Slow responses provide a means for the efferent system to alter the background discharge of afferents. Efferent neurons can discharge up to 100 spikes/s (Marlinsky 1995). In this frequency range, the efferent responses of irregular units are typically 5–20 spikes/s (Goldberg and Fernández 1980) (see Fig. 7, the present study). While small compared with the afferent responses to large, rapid head movements, such an effect would result in a relatively large modulation of the background discharge, which in irregular units in the chinchilla is typically 40–60 spikes/s. That the efferent system can exert a slow but powerful influence on afferent discharge is indicated by the presence in decerebrate preparations of large oscillations in the background discharge, which are likely to reflect a positive feedback loop between the vestibular organs and central vestibular neurons (Plotnik et al. 2002). Although the oscillations are likely to be an artifact of decerebration, they indicate that in the absence of electrical stimulation the efferent system can have a much larger effect on afferent discharge than hitherto expected.

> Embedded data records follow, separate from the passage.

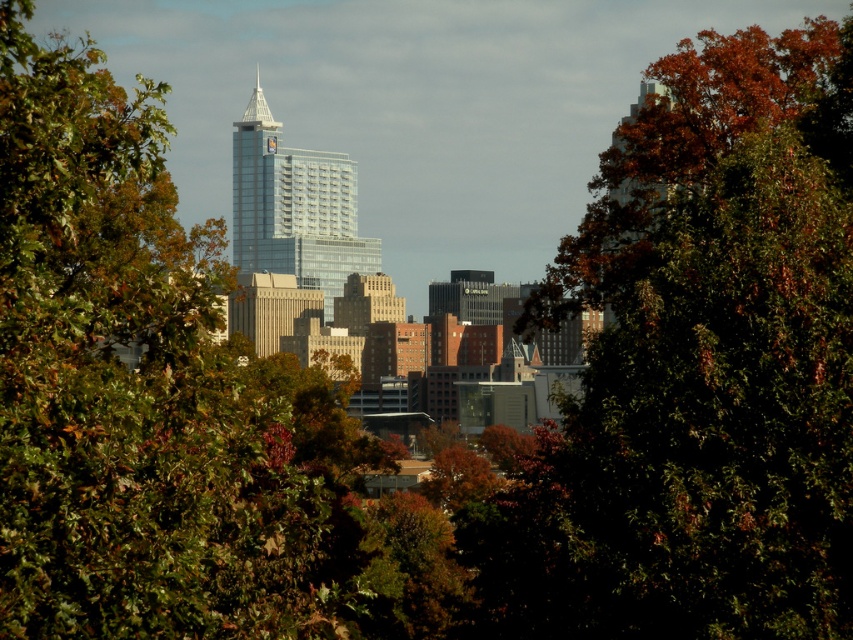 Question: Considering the real-world distances, which object is farthest from the autumn leaves at center?

Choices:
 (A) transparent glass skyscraper at center
 (B) green leafy tree at center

Answer: (B)

Question: Is autumn leaves at center positioned in front of transparent glass skyscraper at center?

Choices:
 (A) no
 (B) yes

Answer: (A)

Question: From the image, what is the correct spatial relationship of autumn leaves at center in relation to transparent glass skyscraper at center?

Choices:
 (A) below
 (B) above

Answer: (A)

Question: Does autumn leaves at center have a larger size compared to green leafy tree at center?

Choices:
 (A) yes
 (B) no

Answer: (B)

Question: Among these points, which one is farthest from the camera?

Choices:
 (A) (762, 179)
 (B) (323, 232)

Answer: (A)

Question: Which point is farther to the camera?

Choices:
 (A) transparent glass skyscraper at center
 (B) autumn leaves at center
 (C) green leafy tree at center

Answer: (B)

Only small efferent responses are seen in regular afferents. This is so for electrical stimulation (Goldberg and Fernández 1980), for efferent-mediated rotational responses (Plotnik et al. 2002), and for slow oscillations (M. Plotnik, V. Marlinski, and J.M. Goldberg, unpublished observations). Were the only function of efferents to modify spike discharge on a reltively rapid time scale, it would be difficult to understand why the peripheral zones of the cristae and maculae, the regions where regular afferents reside (Baird et al. 1988; Goldberg et al. 1990a,b), receive so dense an efferent innervation (Nomura et al. 1965; Lysakowski and Goldberg 1997; Purcell and Perachio 1997b). The results for regular units suggest that the efferent system is involved in functions besides the immediate modification of afferent discharge. A challenge of future research will be to discern potentially long-lasting influences of efferent modulation, including effects other than alterations in afferent spike activity.